Es ist auch der ausdrückliche Wunsch des Deutschen Olympischen Sportbundes (DOSB), den Sport im Kanzleramt zu verorten. Das Kalkül dürfte sein, dort besser lobbyieren zu können mit kurzen Wegen zum Regierungschef - und idealerweise einem sportbegeisterten Minister, der offen ist für die Interessen der Sportverbände.
Mehr staatlicher Einfluss auf den Spitzensport?
Doch ein solcher Akteur könnte auch Nachteile für den DOSB mit sich bringen - etwa bei dem Anspruch, weiterhin die Spitzensportförderung maßgeblich mitzugestalten. Dies tut der DOSB bisher unter anderem, indem er gemeinsam mit dem BMI über die Verwendung der Zuschüsse für die Spitzenverbände entscheidet. Und er möchte auch weiterhin ein gewichtiges Wort mitreden, wenn denn künftig die geplante Agentur für Spitzensport die Förderung regelt.
Diese Agentur ist zentraler Bestandteil des Sportfördergesetzes, das nach dem Aus der Ampelregierung im Bundestag keine Mehrheit mehr gefunden hat, aber (irgendwann) nach der Neuwahl wieder in Angriff genommen werden dürfte. Großer Zankapfel zwischen Politik und Sport sind die Stimmanteile im wichtigen Stiftungsrat der Agentur.
Streit um den Einfluss in der Agentur
Der DOSB hat scharf kritisiert, dass sich das BMI dort im Gesetzesentwurf das letzte Wort gesichert hatte, also die Hoheit über die grundsätzliche Ausrichtung der Agentur. Wie so oft wird die Autonomie des Sports eingefordert und auf die größere Expertise in den eigenen Reihen verwiesen. Das BMI dagegen hat den Bundesrechnungshof im Nacken, der ausdrücklich einfordert, dass die Politik über die Verwendung von Steuergeldern entscheidet - und nicht etwa ein Interessenvertreter wie der DOSB.

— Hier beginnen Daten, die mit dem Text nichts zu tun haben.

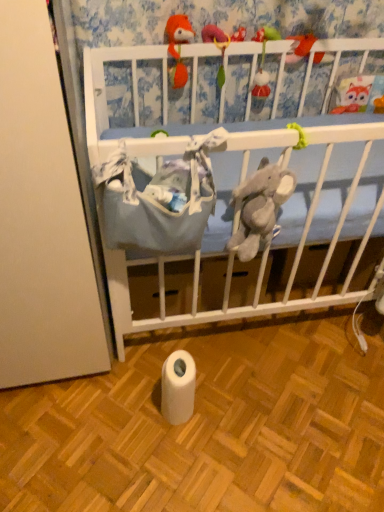 Question: Is white matte toilet paper at lower center looking in the opposite direction of blue fabric crib at upper center?

Choices:
 (A) no
 (B) yes

Answer: (A)

Question: Does white matte toilet paper at lower center have a lesser width compared to blue fabric crib at upper center?

Choices:
 (A) yes
 (B) no

Answer: (B)

Question: Considering the relative sizes of white matte toilet paper at lower center and blue fabric crib at upper center in the image provided, is white matte toilet paper at lower center bigger than blue fabric crib at upper center?

Choices:
 (A) yes
 (B) no

Answer: (B)

Question: Is white matte toilet paper at lower center completely or partially outside of blue fabric crib at upper center?

Choices:
 (A) yes
 (B) no

Answer: (A)

Question: Can you confirm if white matte toilet paper at lower center is positioned to the left of blue fabric crib at upper center?

Choices:
 (A) no
 (B) yes

Answer: (B)

Question: Is blue fabric crib at upper center completely or partially inside white matte toilet paper at lower center?

Choices:
 (A) no
 (B) yes

Answer: (A)

Question: Is matte orange plush at upper center, placed as the 1th toy when sorted from right to left, positioned with its back to blue fabric crib at upper center?

Choices:
 (A) no
 (B) yes

Answer: (B)

Question: Could you tell me if matte orange plush at upper center, placed as the 1th toy when sorted from right to left, is facing blue fabric crib at upper center?

Choices:
 (A) no
 (B) yes

Answer: (A)

Question: Considering the relative sizes of matte orange plush at upper center, placed as the 1th toy when sorted from right to left, and blue fabric crib at upper center in the image provided, is matte orange plush at upper center, placed as the 1th toy when sorted from right to left, taller than blue fabric crib at upper center?

Choices:
 (A) yes
 (B) no

Answer: (B)

Question: Is matte orange plush at upper center, which is the third toy in left-to-right order, placed right next to blue fabric crib at upper center?

Choices:
 (A) yes
 (B) no

Answer: (B)

Question: Is matte orange plush at upper center, placed as the 1th toy when sorted from right to left, smaller than blue fabric crib at upper center?

Choices:
 (A) yes
 (B) no

Answer: (A)

Question: Does matte orange plush at upper center, which is the third toy in left-to-right order, appear on the right side of blue fabric crib at upper center?

Choices:
 (A) yes
 (B) no

Answer: (A)

Question: Does blue fabric crib at upper center have a lesser width compared to matte orange plush at upper center, placed as the 1th toy when sorted from right to left?

Choices:
 (A) no
 (B) yes

Answer: (B) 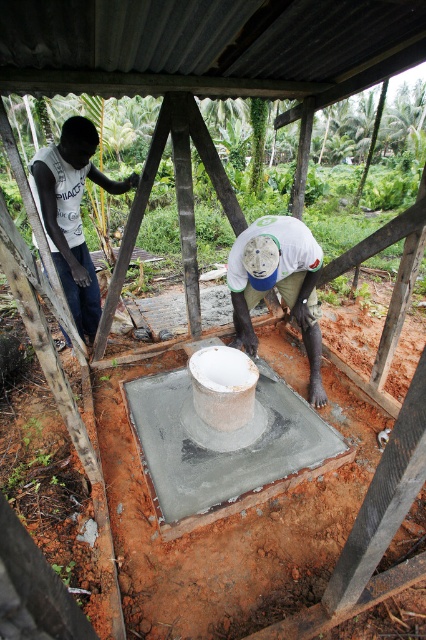 You are a construction worker standing at the entrance of the shelter. You need to place a 1.2 meter tall tool box between the matte white shirt at left and the white matte concrete at center. Can you do this without the box touching either object?

The matte white shirt at left is taller than the white matte concrete at center. Since the tool box is 1.2 meters tall, it can be placed between them as long as there is enough vertical space between their heights. However, the description does not provide information about the horizontal distance between the objects, so we cannot confirm if the box will fit without touching either object.

You are standing at point (261, 225) and want to move to the shelter. Is point (51, 211) behind you or in front of you?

Nach dem Scheitern des Gesetzentwurfs im Bundestag darf der organisierte Sport hoffen, dass die Pläne in seinem Sinne weiterentwickelt werden. Doch das könnte schwieriger werden mit einem starken Mann oder einer starken Frau für den Sport in Berlin.
Der Sport muss sich hinten anstellen
"Jemand, der im Kanzleramt im Range eines Staatssekretärs ist, dem würde ich unterstellen, dass er oder sie natürlich auch maßgeblich an Entscheidungen für den Sport mitwirken möchte", sagt Thieme. Das gelte dann auch in der geplanten Agentur für Spitzensport.
Der organisierte Sport blickt also gespannt Richtung Berlin, sicher auch nach der Wahl. Geduld ist gefragt, nicht nur wegen der politischen Lage, sondern auch wegen der klammen Staatskassen. Der Sport wird sich wohl auch bei den Koalitionsverhandlungen mit einer Nebenrolle begnügen müssen.